*ACTION ITEM:* Without including any pictures, copy each entry below exactly.

*RECORDED INFORMATION:*
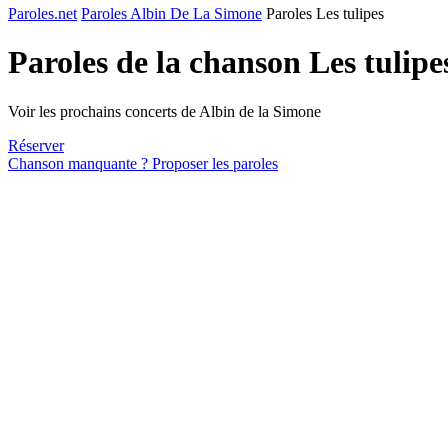
Paroles.net
Paroles Albin De La Simone
Paroles Les tulipes
Paroles de la chanson Les tulipe
Voir les prochains concerts de Albin de la Simone
Réserver
Chanson manquante ? Proposer les paroles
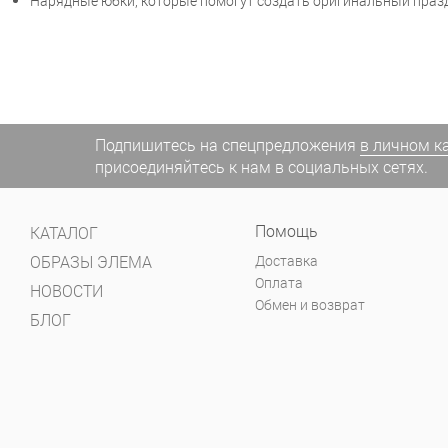
Нарядные юбки, которые помогут создать оригинальный празд
Подпишитесь на спецпредложения
в личном к
присоединяйтесь к нам в социальных сетях.
Помощь
КАТАЛОГ
ОБРАЗЫ ЭЛЕМА
Доставка
Оплата
НОВОСТИ
Обмен и возврат
БЛОГ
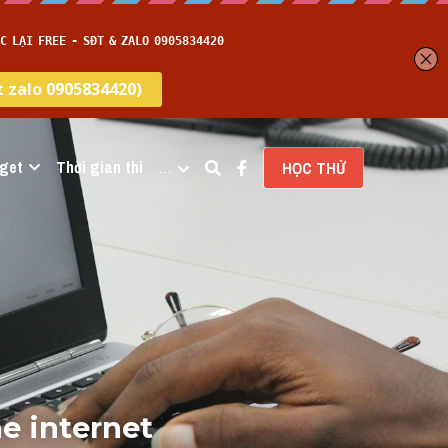
get
Thời gian thi
…
HỌC THỬ
e internet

*ANSWER SPACE:*
Paroles.net
Paroles Albin De La Simone
Paroles Les tulipes
Paroles de la chanson Les tulipe
Voir les prochains concerts de Albin de la Simone
Réserver
Chanson manquante ? Proposer les paroles
Нарядные юбки, которые помогут создать оригинальный празд
Подпишитесь на спецпредложения
в личном к
присоединяйтесь к нам в социальных сетях.
Помощь
КАТАЛОГ
ОБРАЗЫ ЭЛЕМА
Доставка
Оплата
НОВОСТИ
Обмен и возврат
БЛОГ
get
Thời gian thi
…
HỌC THỬ
e internet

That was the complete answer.